“Mi hijo está en un colegio con tablet y veo que escriben muy poco. ¿Es necesario dedicar tiempo a la escritura?”. La pregunta, que me envía Elena desde Madrid, refleja una inquietud cada vez más presente entre muchas familias. En una escuela cada vez más digital, donde las pantallas forman parte del día a día de los alumnos, surge una duda legítima: ¿qué lugar ocupa hoy la escritura a mano?
Podemos pensarlo con una metáfora sencilla. La escritura es una de las puertas de entrada al edificio de la cultura. Accedemos al conocimiento, a la reflexión y al diálogo con los demás. Pero antes de entrar en ese edificio hay algo fundamental que no se ve: los cimientos. Y esos cimientos se construyen en los primeros años de vida.
Durante la etapa de 0 a 6 años se desarrollan lo que los especialistas llaman los “prerrequisitos” del aprendizaje: el desarrollo del lenguaje, la motricidad fina y gruesa, la orientación espacial y temporal, así como factores madurativos y emocionales. Son aprendizajes que a menudo pasan desapercibidos porque no producen resultados inmediatos, pero que sostienen todo lo que vendrá después. Como ocurre con cualquier edificio, lo que no se ve es precisamente lo que garantiza su estabilidad.

Por eso los tiempos de la infancia no son casuales ni intercambiables. Necesitan ser respetados. Construir esos cimientos requiere tiempo, repetición y experiencia. Solo así se asientan bases sólidas para que el aprendizaje posterior sea realmente significativo.
En este sentido conviene ser claros: en los primeros años de vida el aprendizaje debe estar atravesado por el cuerpo. El niño aprende moviéndose, tocando, manipulando objetos, explorando el espacio que le rodea. El cuerpo no es un simple acompañante del aprendizaje; es parte esencial de él.
Basta observar a un niño o una niña de tres años frente a un libro. Muchos todavía no saben leer, pero ya saben muchas cosas sobre la lectura. Cogen el libro, lo colocan en la posición correcta y pasan las páginas de izquierda a derecha, siguiendo la orientación de nuestra escritura. Miran atentamente las imágenes y, a partir de ellas, inventan una historia. Saben que esos dibujos y esas letras dicen algo. Y cuando comienzan a narrar lo hacen con un tono distinto al de la conversación cotidiana, casi como si estuvieran contando un cuento a un público invisible. Sin haber aprendido formalmente a leer, ya han empezado a comprender el sentido cultural de la escritura.
La escritura introduce orden. Y ese orden es también un orden del pensamiento. En los primeros cursos de primaria los niños y las niñas necesitan tiempo para dominarla. No se trata únicamente de aprender a trazar letras o copiar palabras con corrección. Se trata de un proceso mucho más profundo.
Escribir con la mano obliga a detenerse. Da tiempo al pensamiento. Mientras la mano avanza sobre el papel, las ideas se organizan, se seleccionan y se transforman. El gesto de escribir ayuda a estructurar el lenguaje y a dar forma a aquello que queremos decir.

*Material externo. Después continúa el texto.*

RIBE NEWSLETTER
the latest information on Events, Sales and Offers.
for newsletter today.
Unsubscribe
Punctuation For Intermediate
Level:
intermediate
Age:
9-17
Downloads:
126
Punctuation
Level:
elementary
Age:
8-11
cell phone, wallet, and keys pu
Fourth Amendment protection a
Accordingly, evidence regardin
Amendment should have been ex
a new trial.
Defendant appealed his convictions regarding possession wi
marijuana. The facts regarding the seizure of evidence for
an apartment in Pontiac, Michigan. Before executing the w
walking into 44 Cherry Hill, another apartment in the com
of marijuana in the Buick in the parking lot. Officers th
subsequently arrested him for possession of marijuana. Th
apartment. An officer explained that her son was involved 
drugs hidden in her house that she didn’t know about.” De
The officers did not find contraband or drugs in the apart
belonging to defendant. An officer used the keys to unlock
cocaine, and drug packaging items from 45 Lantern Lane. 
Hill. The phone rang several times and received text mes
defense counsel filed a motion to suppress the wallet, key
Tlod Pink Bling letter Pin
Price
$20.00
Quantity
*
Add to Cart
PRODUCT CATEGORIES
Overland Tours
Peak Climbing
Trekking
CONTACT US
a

Además, la escritura manual tiene algo profundamente personal. Cada niño desarrolla su propio ritmo, su propio trazo, su propia manera de avanzar. Es un proceso íntimo que exige atención sostenida y concentración. En ese tiempo de escritura también se construye una relación con uno mismo: con lo que se piensa, con lo que se siente y con lo que se quiere expresar.

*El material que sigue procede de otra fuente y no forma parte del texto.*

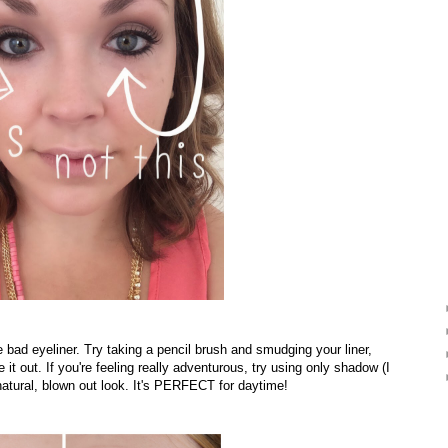
 bad eyeliner. Try taking a pencil brush and smudging your liner,
out. If you're feeling really adventurous, try using only shadow (I
 natural, blown out look. It's PERFECT for daytime!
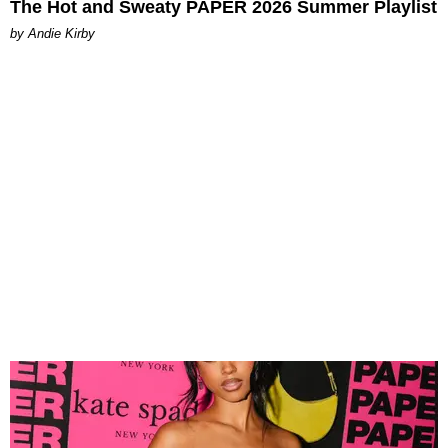
The Hot and Sweaty PAPER 2026 Summer Playlist
by Andie Kirby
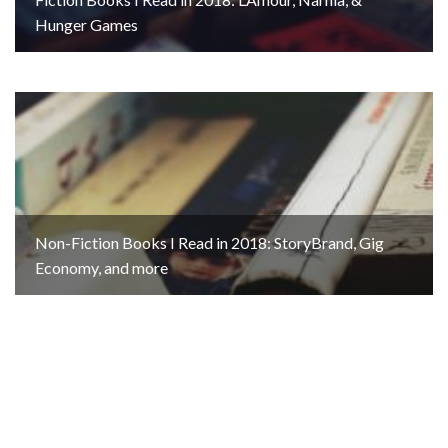
Hunger Games
Non-Fiction Books I Read in 2018: StoryBrand, Gig
Economy, and more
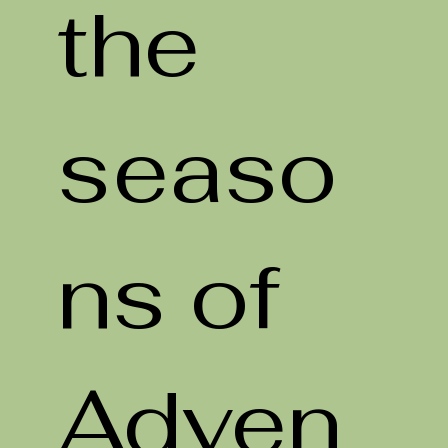
the
seaso
ns of
Adven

En los primeros años de primaria ese ritmo de la escritura marca también, en buena medida, el ritmo del aprendizaje. Primero aparecen las palabras. Después llegan las frases. Más tarde los pequeños textos. Cada paso es una conquista cotidiana. Cada progreso nos habla de cómo cada alumno va encontrando su propio camino para entrar en el mundo de la cultura escrita.
Esto no significa negar el valor de la tecnología. Las tablets y los dispositivos digitales forman parte del entorno actual y pueden ser herramientas útiles para aprender, investigar o comunicarse. Pero una herramienta no puede sustituir al proceso que permite adquirir las bases del pensamiento escrito.
Antes de escribir rápido en una pantalla, el pensamiento necesita haber aprendido a caminar despacio sobre el papel.
Cuando la escritura está realmente integrada, entonces sí, puede transformarse. Puede convertirse en un espacio de libertad. Puede ser una forma de cuestionar normas, de explorar ideas y de construir una voz propia.
Quizá por eso la pregunta no debería ser si los niños deben usar tablets o cuadernos. La cuestión más importante es otra: si estamos dando a la escritura el tiempo que necesita para cumplir su función más profunda.
Porque escribir a mano no es únicamente aprender una técnica escolar. Es aprender a pensar, a ordenar el mundo y a encontrar una voz propia dentro de él.